Recall that $\Vert A \Vert^2$ is just the largest eigenvalue of $A^*A$. Take $a_i,b_i \in \mathbb{Z}$ and $$A=\pmatrix{a_1&b_1&0\\ a_2&b_2&0 \\ a_3&b_3&0}$$ Then $$ A^*A = \pmatrix{a_1^2 + a_2^2 + a_3^2&a_1b_1 + a_2b_2 + a_3b_3&0\\ a_1b_1 + a_2b_2 + a_3b_3&b_1^2 + b_2^2 + b_3^2&0 \\ 0&0&0}$$

We deduce its characteristic polynomial and the largest root. It follows that $$\Vert A \Vert^2 = \frac{1}{2} \left( \sum_{i=1}^3 (a_i^2 +b_i^2) + \sqrt{\left(\sum_{i=1}^3 (a_i^2 +b_i^2)\right)^2 -4\sum_{i<j}(a_ib_j-a_jb_i)^2} \right)$$

Let $u=\pmatrix{a_1\\ a_2 \\ a_3}$, $v=\pmatrix{b_1\\ b_2 \\ b_3}$, and $u\times v$ be their cross product. Then, observe that

$$\Vert A \Vert^2 = \frac{1}{2} \left( \Vert u \Vert^2 + \Vert v \Vert^2 + \sqrt{\left(\Vert u \Vert^2 + \Vert v \Vert^2\right)^2 -4 \Vert u \times v\Vert^2} \right)$$

Recall that $ \Vert u \times v \Vert^2 + (u \cdot v)^2 = \Vert u \Vert^2\Vert v \Vert^2$, with $u \cdot v$ the dot product. Then

$$\Vert A \Vert^2 = \frac{1}{2} \left( \Vert u \Vert^2 + \Vert v \Vert^2 + \sqrt{\left(\Vert u \Vert^2 - \Vert v \Vert^2\right)^2 +4 (u \cdot v)^2} \right)$$

Assume that $\Vert u \Vert = \Vert v \Vert$. Then $$ \Vert A \Vert^2 = \Vert u \Vert^2+ \vert u \cdot v \vert.$$

For any $u= \pmatrix{a\\ b \\ c} \in \mathbb{Z}^3$, take $v= \pmatrix{a\\ -c \\ b}$. Then $$ \Vert A \Vert^2 = 2a^2+b^2+c^2.$$

By Theorem V in this paper of L.E. Dickson, the above form represents every natural numbers not of the form $2^{2n+1}(8m+7)$. But this last is in $E_3$ by Legendre's three-square theorem, and we already know that $E_3 \subset F_3$. The result follows. $\square$

Bonus problem: Find a proof with $A \in M_3(\mathbb{N})$.
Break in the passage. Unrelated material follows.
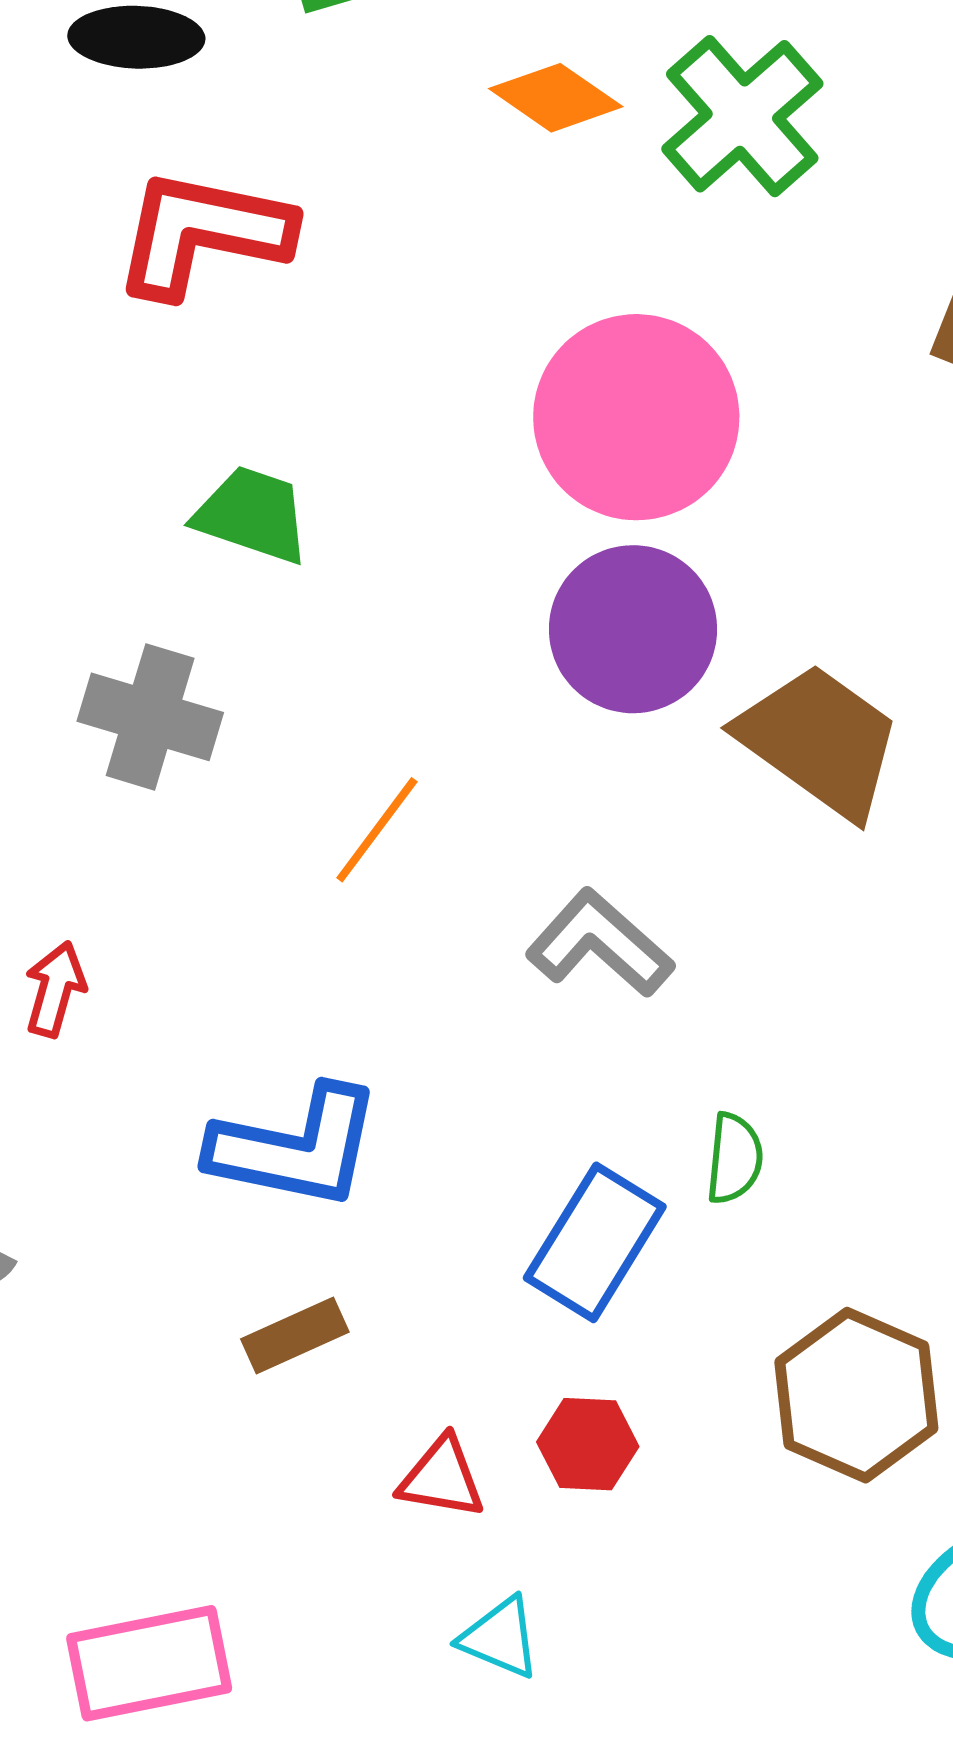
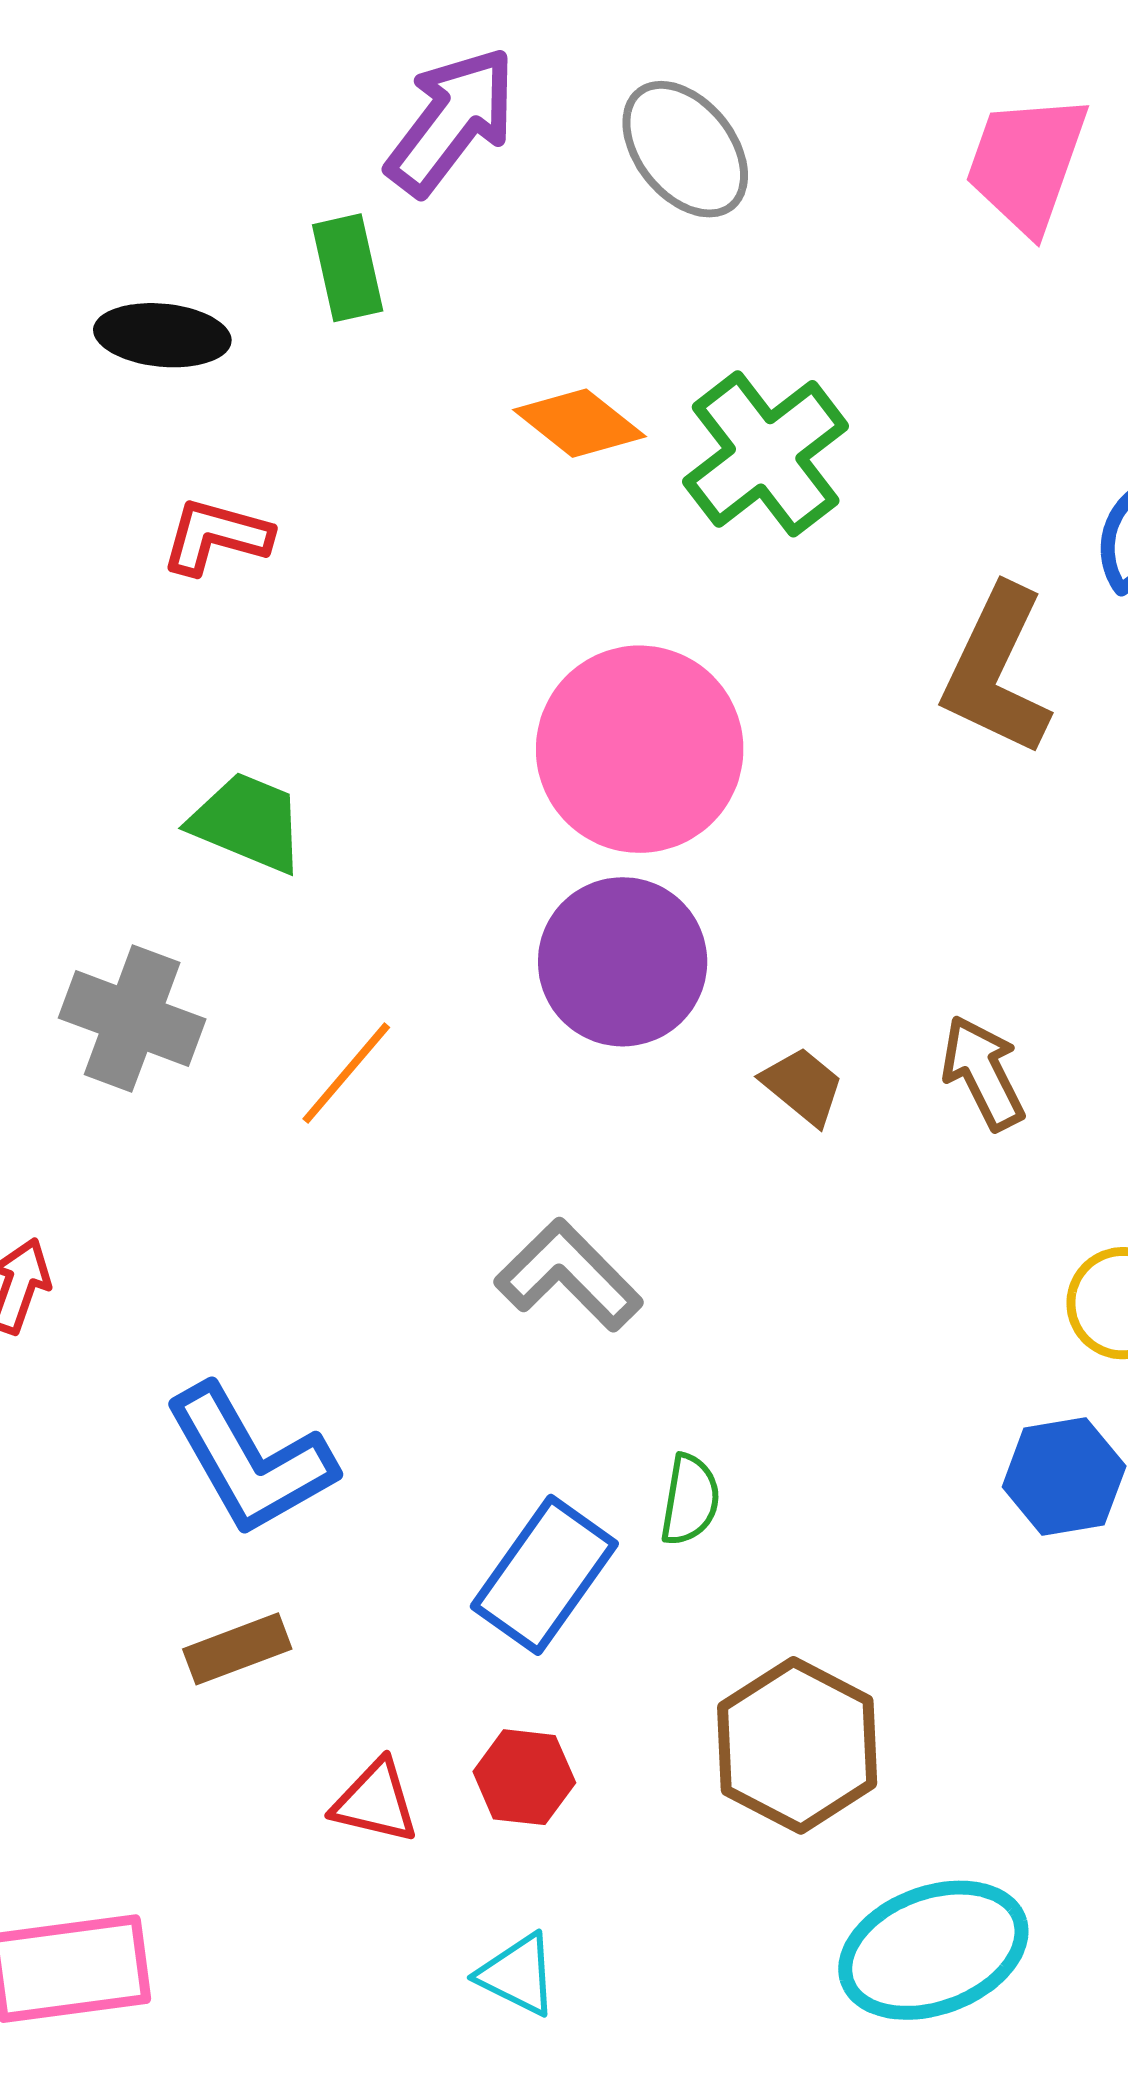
red L-shape: (203, 233) -> (216, 536), size x0.6
brown trapezoid: (820, 741) -> (803, 1086), size x0.5
orange line: (377, 830) -> (346, 1073), moved
blue L-shape: (295, 1147) -> (250, 1460), turned 45
cyan triangle: (500, 1638) -> (518, 1975), moved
For fun: a classification of the natural numbers by angles

Recall that $\Vert u \times v\Vert^2 = \Vert u \Vert^2 \Vert v \Vert^2 \sin^2(u,v)$. Let's recall the above matrix $A$ as $A_{u,v}$. Consider the angle $$\alpha(n):=\min_{u,v \in \mathbb{Z}^3}\{\text{angle}(u,v) \in [0,2\pi) \text{ such that } \Vert A_{u,v} \Vert^2 = n \}.$$

Theorem: $\alpha(n) = 0$ if and only if $n \in E_2E_3$.
proof: Note that $\alpha(n) = 0$ iff $\exists u,v \in \mathbb{Z}^3$ with $\Vert A_{u,v} \Vert^2 = n$ and $u \times v = 0$ (i.e. collinear), iff $\exists r \in \frac{1}{\gcd(u)}\mathbb{Z}$ such that $v=ru$, with $\gcd(u)$ the greatest common divisor of $u_1, u_2$ and $u_3$. Then $$\Vert A \Vert^2= (r^2+1)\Vert u \Vert^2.$$

For any $u'= \pmatrix{a\\ b \\ c} \in \mathbb{Z}^3$ and any $s,t \in \mathbb{Z}$, assume that $u=su'$ (so that $s | \gcd(u)$) and $r=t/s$. Then $$\Vert A \Vert^2= (t^2+s^2)\Vert u' \Vert^2 = (t^2+s^2)(a^2+b^2+c^2).$$
The result follows. $\square$

By above material with $\vert u \cdot v \vert^2 = \Vert u \Vert^2 \Vert v \Vert^2 \cos^2(u,v)$, we have:
Lemma: $\alpha(2a^2+b^2+c^2) \le \arccos(\frac{a^2}{a^2+b^2+c^2})$.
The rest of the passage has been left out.